A federal judge granted Capitol Hill Baptist Church’s request for a preliminary injunction against District of Columbia Mayor Muriel Bowser, allowing the congregation to resume worship services.
“The Court determines that the church is likely to succeed in proving that the District’s actions violate [the Religious Freedom Restoration Act of 1993] RFRA,” wrote U.S. District Court for the District of Columbia Judge Trevor McFadden in a decision late on Oct. 9.
“The District’s current restrictions substantially burden the church’s exercise of religion,“ McFadden wrote. ”More, the District has failed to offer evidence at this stage showing that it has a compelling interest in preventing the church from meeting outdoors with appropriate precautions, or that this prohibition is the least-restrictive means to achieve its interest.
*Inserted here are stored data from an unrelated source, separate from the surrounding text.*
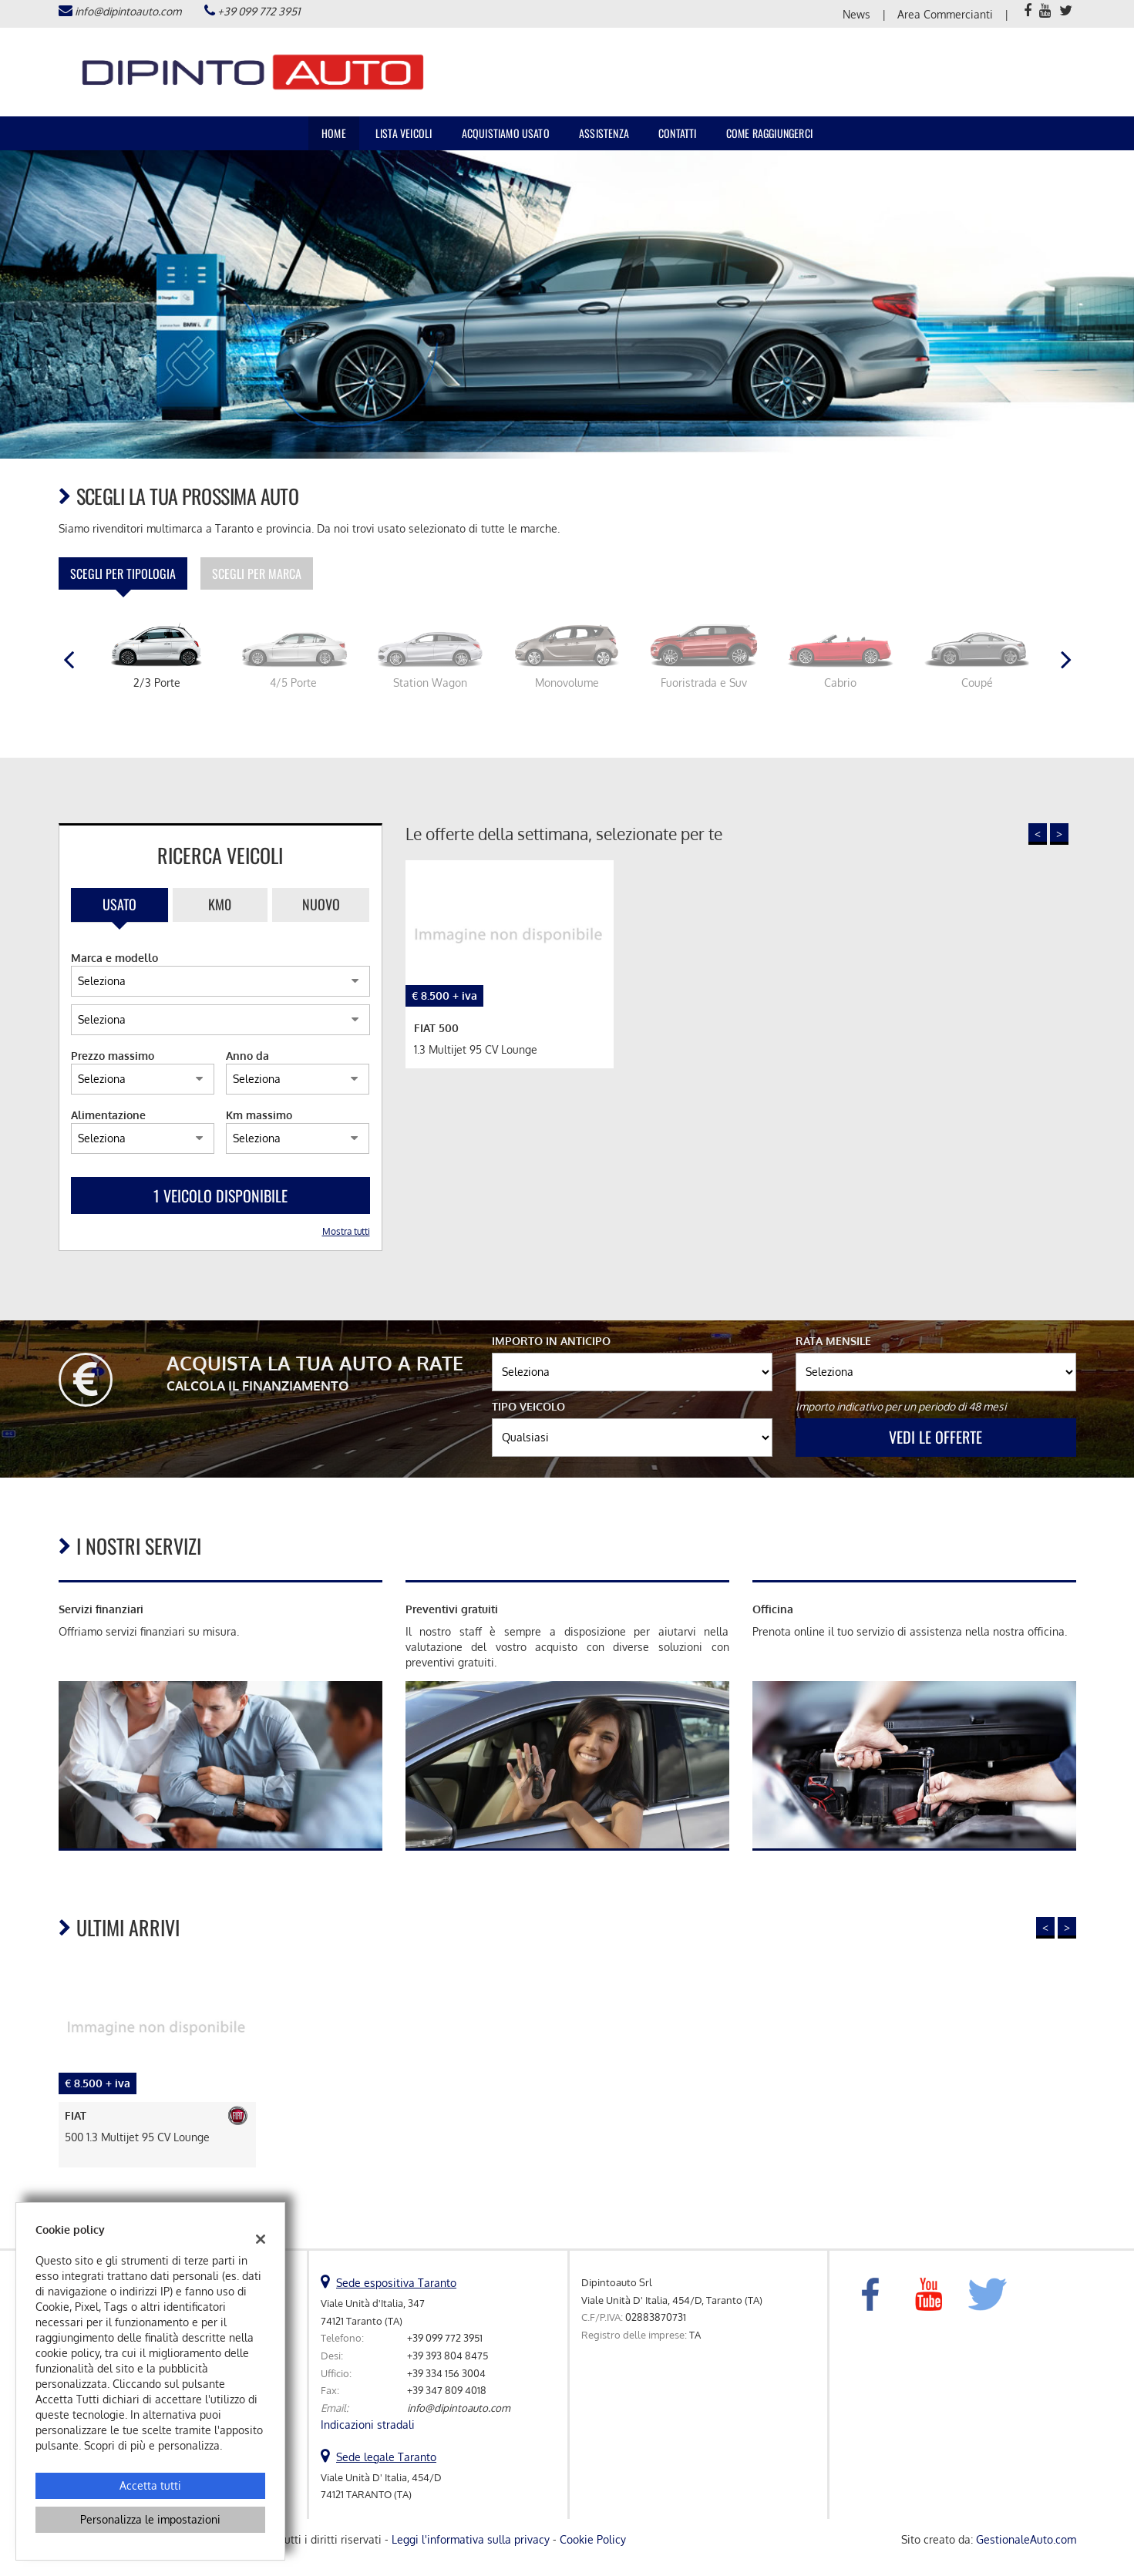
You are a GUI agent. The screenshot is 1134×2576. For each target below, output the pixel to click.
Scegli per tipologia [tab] (123, 573)
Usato (119, 904)
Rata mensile (833, 1340)
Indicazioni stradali (368, 2424)
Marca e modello (114, 957)
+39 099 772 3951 (258, 11)
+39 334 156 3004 (446, 2372)
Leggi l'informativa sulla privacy (471, 2539)
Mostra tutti (346, 1231)
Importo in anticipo (551, 1340)
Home (333, 133)
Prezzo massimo (112, 1055)
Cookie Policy (593, 2539)
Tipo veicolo (528, 1406)
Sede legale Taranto (386, 2456)
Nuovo (321, 904)
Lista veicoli (403, 133)
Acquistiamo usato (506, 133)
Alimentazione (108, 1115)
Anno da (247, 1055)
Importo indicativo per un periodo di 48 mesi (901, 1406)
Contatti (677, 133)
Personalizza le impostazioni (150, 2519)
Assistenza (604, 133)
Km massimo (259, 1115)
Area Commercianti (945, 14)
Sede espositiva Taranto (396, 2282)
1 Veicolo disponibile (220, 1195)
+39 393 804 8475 (447, 2355)
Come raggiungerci (769, 133)
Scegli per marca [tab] (256, 573)
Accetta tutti (150, 2485)
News (856, 14)
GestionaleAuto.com (1026, 2539)
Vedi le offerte (935, 1436)
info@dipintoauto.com (128, 11)
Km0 (219, 904)
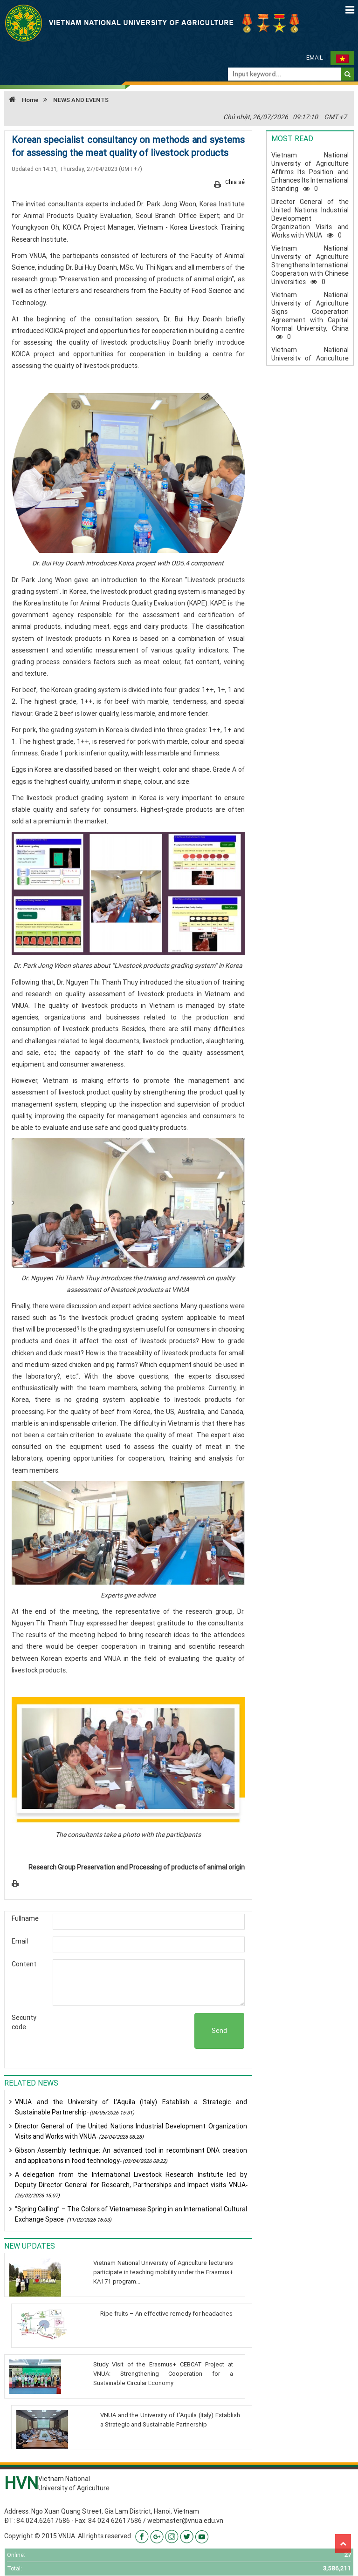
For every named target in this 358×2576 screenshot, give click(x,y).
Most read (292, 138)
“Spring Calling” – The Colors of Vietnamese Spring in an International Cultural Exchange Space (131, 2214)
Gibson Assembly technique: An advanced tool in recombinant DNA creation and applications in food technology (131, 2155)
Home (21, 100)
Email (314, 57)
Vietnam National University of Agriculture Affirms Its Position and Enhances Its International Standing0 (310, 172)
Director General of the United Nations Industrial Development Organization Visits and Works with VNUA (131, 2131)
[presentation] (123, 2031)
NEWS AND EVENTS (81, 100)
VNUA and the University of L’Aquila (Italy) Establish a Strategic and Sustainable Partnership (131, 2107)
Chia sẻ (235, 181)
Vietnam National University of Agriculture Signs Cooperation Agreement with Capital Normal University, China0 (310, 316)
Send (219, 2030)
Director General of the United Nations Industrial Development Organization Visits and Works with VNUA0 (310, 218)
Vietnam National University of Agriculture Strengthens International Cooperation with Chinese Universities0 (310, 265)
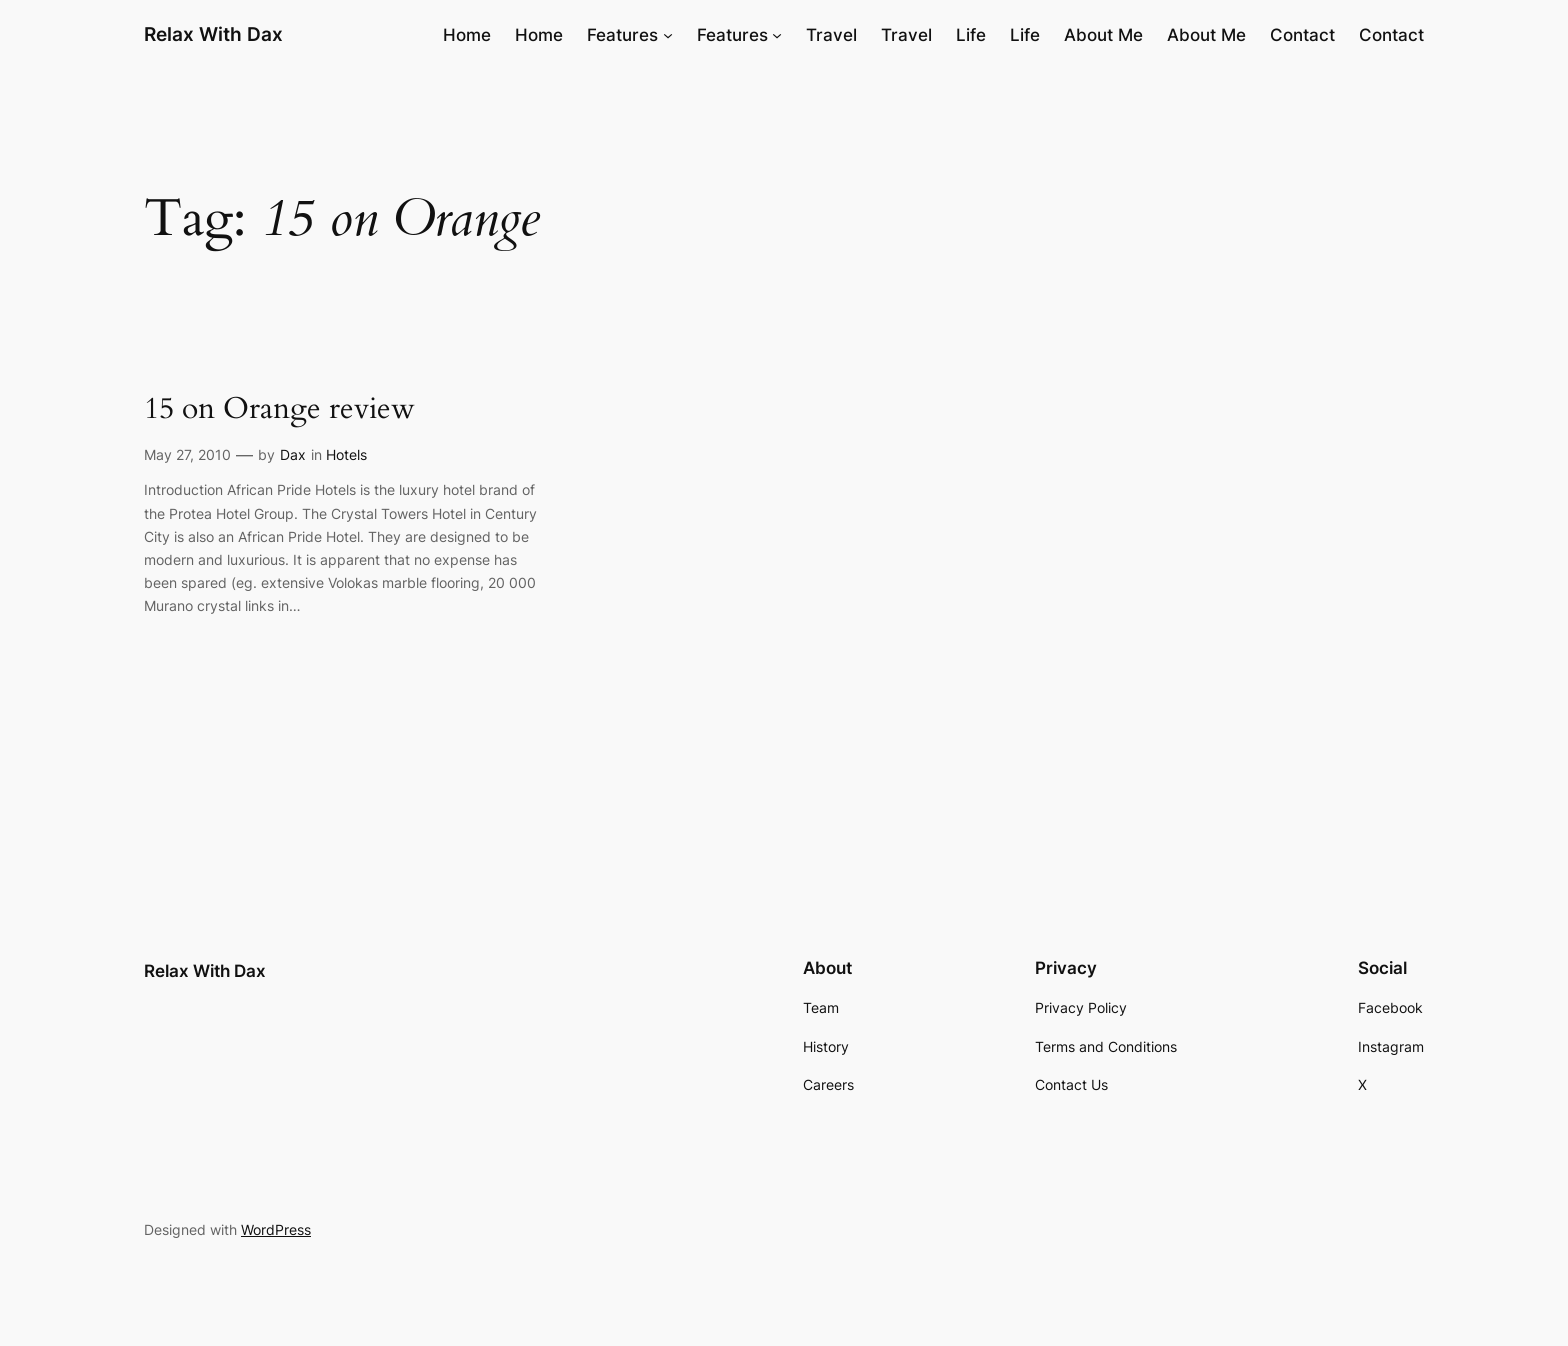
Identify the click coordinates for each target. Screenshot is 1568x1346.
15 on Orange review (279, 410)
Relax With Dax (213, 34)
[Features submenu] (668, 35)
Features (622, 35)
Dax (293, 454)
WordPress (276, 1229)
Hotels (346, 454)
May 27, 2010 (187, 454)
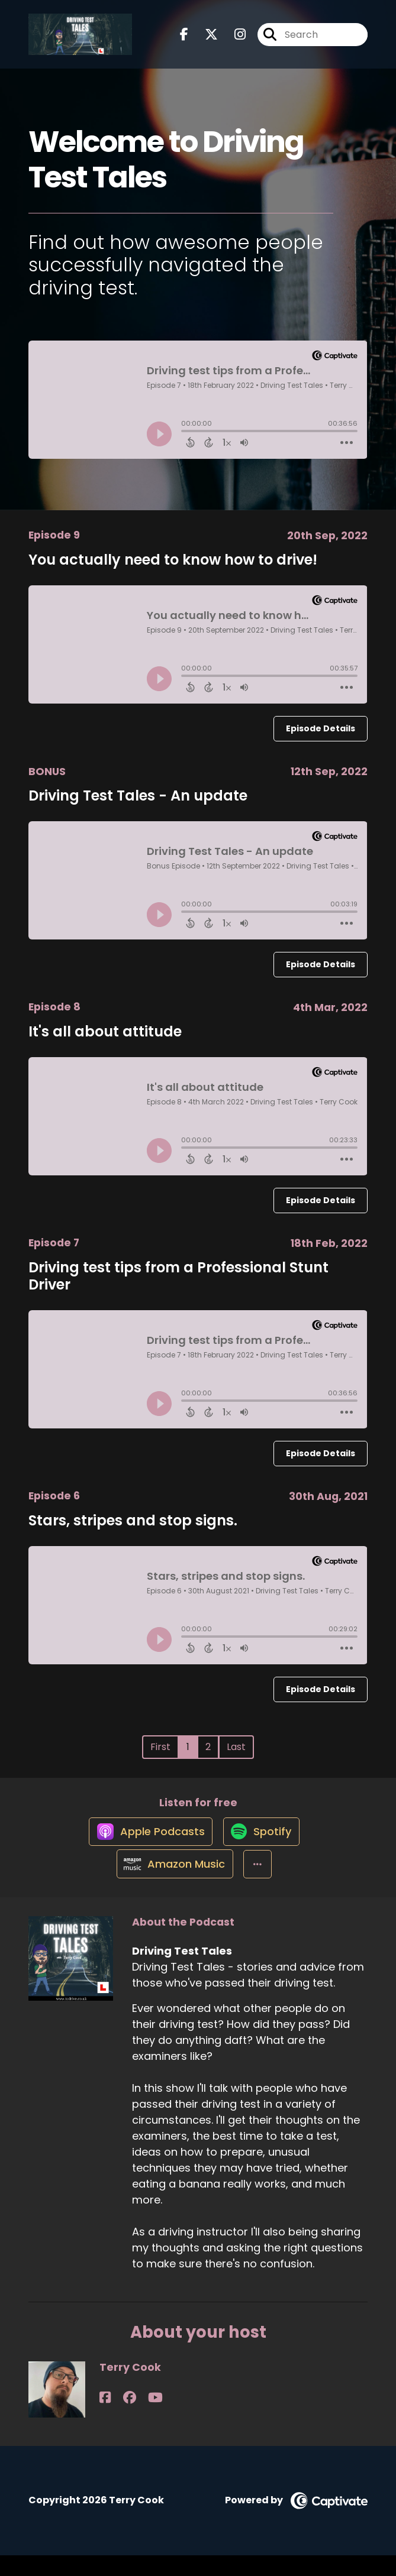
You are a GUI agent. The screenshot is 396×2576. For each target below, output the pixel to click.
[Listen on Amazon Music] (171, 1883)
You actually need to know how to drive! (172, 559)
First (160, 1747)
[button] (258, 1883)
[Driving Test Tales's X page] (204, 39)
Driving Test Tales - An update (137, 795)
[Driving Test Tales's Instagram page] (233, 39)
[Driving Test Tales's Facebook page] (184, 39)
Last (236, 1747)
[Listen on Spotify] (262, 1841)
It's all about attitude (105, 1031)
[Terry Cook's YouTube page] (135, 2418)
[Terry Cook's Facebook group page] (119, 2418)
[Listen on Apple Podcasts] (146, 1841)
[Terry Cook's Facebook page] (105, 2418)
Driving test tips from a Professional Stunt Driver (178, 1276)
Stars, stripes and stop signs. (132, 1520)
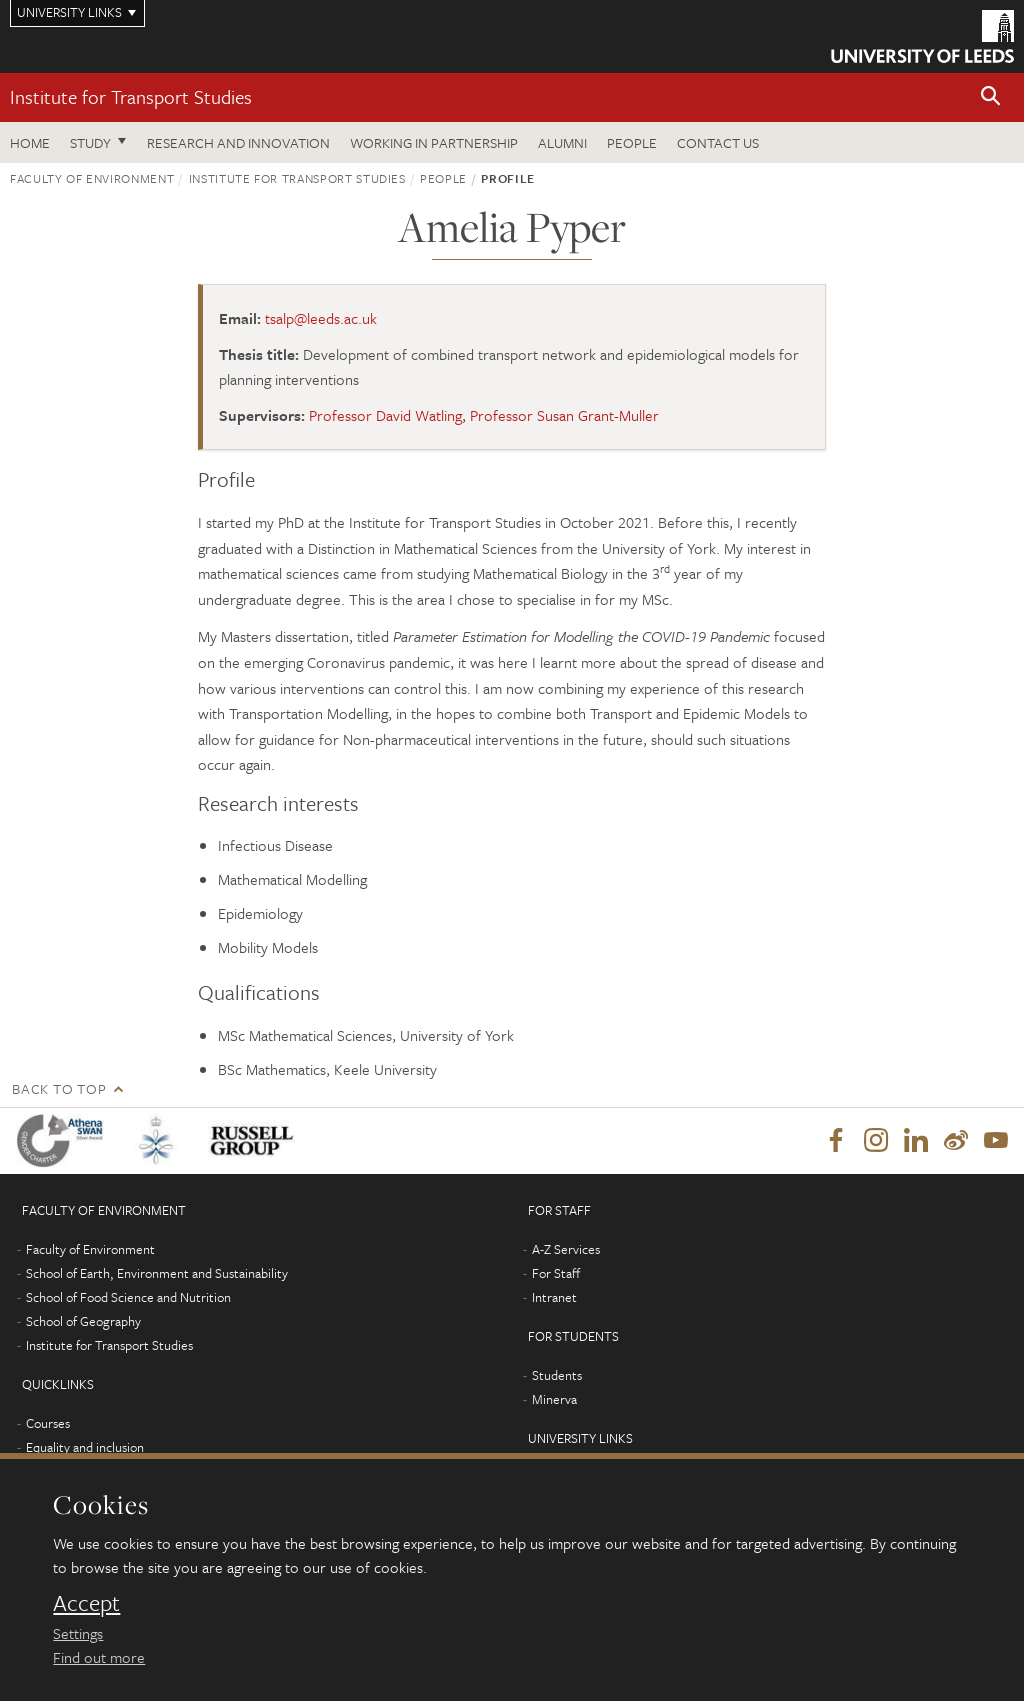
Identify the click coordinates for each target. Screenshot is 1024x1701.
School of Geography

The Court will therefore grant the Church’s motion for injunctive relief.”
Senior Pastor Mark Dever and the 850-member congregation, which has held worship services every Sunday since 1878 (except for three weeks during the 1918 Spanish flu epidemic), had sought unsuccessfully since March to reach a compromise with Bowser and D.C. government that would allow it to continue meeting.
While its historic building is located only a few blocks from the U.S. Capitol complex, the congregation has recently been meeting in an open field near Del Ray Baptist Church in Alexandria, Virginia.
But CHBC officials told the court that congregational worship meetings are required by its understanding of the Bible, and, for that reason, it hasn’t provided a digital alternative to in-person attendance.
“Under the District’s four-stage plan, CHBC’s in-person worship gatherings will be prohibited until scientists develop either a widely-available vaccine or an effective therapy for COVID-19,” the church said in its suit.
McFadden ruled that “the COVID-19 pandemic has undoubtedly presented unique challenges to governments, which are tasked with balancing the public safety and religious freedom. The Court acknowledges the difficult decisions facing the Mayor here. But Congress set rules for this sort of balancing when it enacted RFRA.”
He said, “the church has shown that it is likely to succeed in proving that the District’s actions impose a substantial burden on its exercise of religion. For its part, the District has not shown that it is likely to prove a compelling interest in prohibiting the church from holding outdoor worship services with appropriate precautions, or that its restrictions are the least restrictive means available to achieve its public health objectives.”
Congress isn’t permitted by the First Amendment to the U.S. Constitution to pass laws regulating freedom of religion or establishing an official religious doctrine.
“The Mayor’s discrimination against houses of worship rests on a mistaken, and unconstitutional, premise that one particular exercise of free speech—a church’s desire to gather together and worship their God—is subordinate to other First Amendment-protected activities.”